The imposition of restraint on special education students must be consistent with the rules of the Commissioner of Education promulgated under section 37.0021, once those rules are formally adopted. See Tex. Educ. Code Ann. § 37.0021(d) (Vernon Supp. 2002). Further, one must consider the possible implications of the Federal Individuals with Disabilities Education Act ("IDEA"). See 20 U.S.C. §§ 1400-1462 (1994 & Supp. I 1995 - Supp. V 1999).

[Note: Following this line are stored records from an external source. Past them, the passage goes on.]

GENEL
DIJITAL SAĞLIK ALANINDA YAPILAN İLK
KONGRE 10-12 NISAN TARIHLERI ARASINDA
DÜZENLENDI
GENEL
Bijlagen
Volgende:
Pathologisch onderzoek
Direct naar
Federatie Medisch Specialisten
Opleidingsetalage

Pursuant to the IDEA, students with disabilities have an "individualized education program" ("IEP"), a written statement that includes, among other things, a statement of the student's level of educational performance, a statement of "measurable annual goals," a statement of the services provided to the student, an explanation of the extent to which the student will not participate in regular classes, and a statement of what modifications in the administration of assessments of achievement may be necessary for the student to participate. See id. § 1414. In some instances, an IEP includes a "behavioral intervention plan," which, as we are informed by the general counsel of the Texas Education Agency, may "address specific disciplinary techniques that may or may not be used."(2) Any such behavioral intervention plan would have to be taken into account in dealing with a particular student.

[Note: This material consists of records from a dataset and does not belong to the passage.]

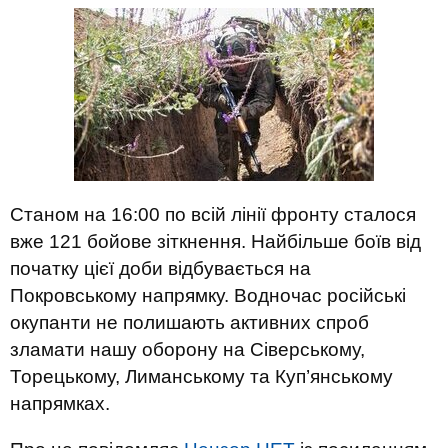
Станом на 16:00 по всій лінії фронту сталося
вже 121 бойове зіткнення. Найбільше боїв від
початку цієї доби відбувається на
Покровському напрямку. Водночас російські
окупанти не полишають активних спроб
зламати нашу оборону на Сіверському,
Торецькому, Лиманському та Куп’янському
напрямках.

With the caveat that disciplinary matters regarding special education students must be consistent with federal law and with such rules as may be promulgated by the Commissioner of Education under section 37.0021 of the Education Code, the policy statement of the Arlington Independent School District presented to us is generally within the board of trustees' authority to manage the district under Education Code section 11.051(a) and its authority to adopt rules for the safety and welfare of students, employees, and property under Education Code section 37.102.
The policy statement of the Arlington Independent School District regarding corporal punishment and physical restraint is generally within the district's authority to manage the district and to adopt rules for the safety and welfare of students, employees, and property. Disciplinary matters with respect to students receiving special education services in particular instances may implicate rules promulgated by the Commissioner of Education under section 37.0021 of the Texas Education Code, or the Federal Individuals with Disabilities Education Act, 20 U.S.C. §§ 1400-1462 (1994 & Supp. I 1995 - Supp. V 1999).
HOWARD G. BALDWIN, JR.
SUSAN DENMON GUSKY
James E. Tourtelott
1. See Letter from Honorable Kenneth Armbrister, Chair, Committee on Criminal Justice, Texas State Senate, to Susan Denmon Gusky, Chair, Opinion Committee, Office of Attorney General (Oct. 23, 2001) [hereinafter RQ-0459]; Letter and attachments accompanying RQ-0459, from Frank Hill, Hill Gilstrap, Attorneys at Law, to Honorable Chris Harris, Texas State Senate (May 1, 2001) [hereinafter RQ-0459 Attachments] (all documents on file with Opinion Committee).
2. Letter from David A. Anderson, General Counsel, Texas Education Agency, to Susan Denmon Gusky, Chair, Opinion Committee, Office of Attorney General at 2 n.9 (Dec. 4, 2001) (on file with Opinion Committee).